Building a Comprehensive Drought Impact Dataset by Integrating Disaster Databases and Reports with the use of Large Language Models.

Federico Ghiggini; Daria Ottonelli; Eva Trasforini; Edoardo Cremonese; Mirko D'Andrea; Tatiana Ghizzoni; Roberto Rudari

doi:https://doi.org/10.5194/egusphere-egu26-18357

[Back] [Session NH9.3]

EGU26-18357, updated on 14 Mar 2026

https://doi.org/10.5194/egusphere-egu26-18357

EGU General Assembly 2026

© Author(s) 2026. This work is distributed under
the Creative Commons Attribution 4.0 License.

Building a Comprehensive Drought Impact Dataset by Integrating Disaster Databases and Reports with the use of Large Language Models.

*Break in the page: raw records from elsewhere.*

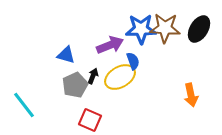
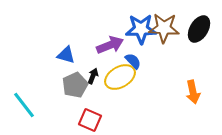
brown star: moved 1 px left
blue semicircle: rotated 24 degrees counterclockwise
orange arrow: moved 2 px right, 3 px up
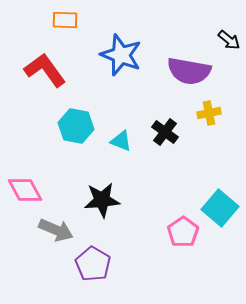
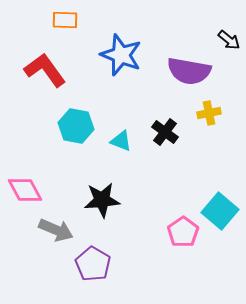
cyan square: moved 3 px down
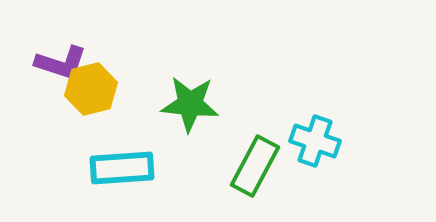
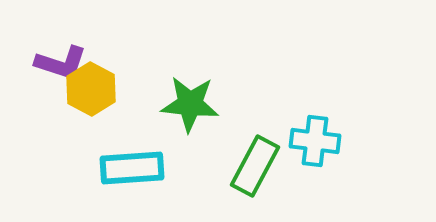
yellow hexagon: rotated 18 degrees counterclockwise
cyan cross: rotated 12 degrees counterclockwise
cyan rectangle: moved 10 px right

Federico Ghiggini^1,2, Daria Ottonelli², Eva Trasforini², Edoardo Cremonese², Mirko D'Andrea², Tatiana Ghizzoni², and Roberto Rudari²

Federico Ghiggini et al.

¹University of Genoa, Department of Computer Science, Bioengineering, Robotics, and Systems Engineering - DIBRIS, Department of Computer Science, Bioengineering, Robotics, and Systems Engineering - DIBRIS, Italy (federico.ghiggini@cimafoundation.org)
²CIMA Research Foundation

Droughts are among the most widespread and damaging natural hazards, yet information on individual events remains fragmented and difficult to compare across countries, despite being essential for drought risk assessment and for mitigation, adaptation strategies. For this reason, this work focuses on building a detailed, event-based drought database for the African continent by combining and expanding existing disaster data sources. Beyond serving as a comprehensive archive of past events, the database is intended to support the empirical derivation of drought impact functions and vulnerability curves.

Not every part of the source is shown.